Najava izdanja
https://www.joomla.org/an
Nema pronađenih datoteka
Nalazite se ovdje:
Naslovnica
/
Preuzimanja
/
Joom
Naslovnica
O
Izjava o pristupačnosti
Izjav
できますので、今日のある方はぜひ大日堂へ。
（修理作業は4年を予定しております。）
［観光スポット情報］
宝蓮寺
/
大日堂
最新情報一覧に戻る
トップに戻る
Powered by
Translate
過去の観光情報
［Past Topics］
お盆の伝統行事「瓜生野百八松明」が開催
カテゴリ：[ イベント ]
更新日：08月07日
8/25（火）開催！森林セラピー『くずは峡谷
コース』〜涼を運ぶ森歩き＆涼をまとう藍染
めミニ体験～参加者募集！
_ _ _
§ Task statement:
Your reply must repeat the records above exactly and in full.

§ Answer for the task:
Najava izdanja
https://www.joomla.org/an
Nema pronađenih datoteka
Nalazite se ovdje:
Naslovnica
/
Preuzimanja
/
Joom
Naslovnica
O
Izjava o pristupačnosti
Izjav
できますので、今日のある方はぜひ大日堂へ。
（修理作業は4年を予定しております。）
［観光スポット情報］
宝蓮寺
/
大日堂
最新情報一覧に戻る
トップに戻る
Powered by
Translate
過去の観光情報
［Past Topics］
お盆の伝統行事「瓜生野百八松明」が開催
カテゴリ：[ イベント ]
更新日：08月07日
8/25（火）開催！森林セラピー『くずは峡谷
コース』〜涼を運ぶ森歩き＆涼をまとう藍染
めミニ体験～参加者募集！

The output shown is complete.